BERGER: Are low-alcohol wines on the rise?
Published: Tuesday, June 5, 2012 at 3:17 p.m.
Last Modified: Tuesday, June 5, 2012 at 3:17 p.m.
The announcement last week that octogenarian sex therapist Ruth Westheimer was introducing a line of low-alcohol wines, to be sold in New York, raised the question: Why?
The answer is easy to figure out — and it relates only partly to Dr. Westheimer’s justification that a small amount of alcohol can be good for romance, thus the need for her Vin d’Amour wines, which weigh in at 6 percent alcohol.
She added that consuming too much alcohol can negatively affect performance.
This may well be true, but I believe the real reason for this line of wines, specifically targeted at New York, is that they can be sold in New York grocery stores.
New York law prohibits beverages over 6 percent alcohol from being sold in grocery stores, but wines with 6 percent alcohol or less do not face this restriction. And thus the opportunity to get better-quality wines into New York food stores.
There are already a handful of such low-alcohol wines in New York food stores; most are not very good. Also, there are non-alcoholic wines (Fre from Trinchero, Ariel from J. Lohr), which are traditional wines from which the alcohol has been removed. But they really don’t satisfy wine lovers. (Fre is the national leader in non-alcoholic wine sales with 173,000 cases. National sales rose 11 percent last year over 2010.)

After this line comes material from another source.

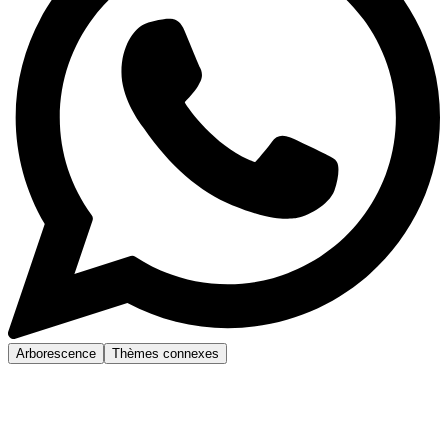
Arborescence
Thèmes connexes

The subject of lower-alcohol wines seems to be popping up in various locations recently, such as with those who are selling wine to the Far East.
One reason is that some East Asian cultures, along with aboriginal Australians and Native Americans, are among the ethnic groups known to have lower levels of the enzyme alcohol dehydrogenase in their systems. The enzyme helps people metabolize alcohol more rapidly.
Medical authorities often suggest that those with low levels of the enzyme should consume less alcohol, and thus wines with lower alcohol come into play.
Also, Bernard Fontannaz, president of the South African wine distribution company Origin Wine, was quoted last week in a British drinks magazine saying, “Our consumer base is declining and low-alcohol wine is a way to get young consumers into wine .
And Michael Paetzold, a German-born, French-based wine technologist, has invented lir, which he says is wine with less than 6 percent alcohol, which he is marketing toward those for whom traditional alcohol levels are too high. Thus far, lir is not distributed in the United States.
Lower-alcohol wine from traditional grape varieties isn’t a new idea. It was pioneered here in 1975 by the late, German-trained Ed Friedrich at San Martin Vineyards. His product, called “soft” wine, had 6 percent alcohol and was made in a manner that paid homage to the German Rieslings of his homeland, some of which were as low in alcohol as 7 percent.
Soft wines were sold around through the mid-1980s, and eventually faded.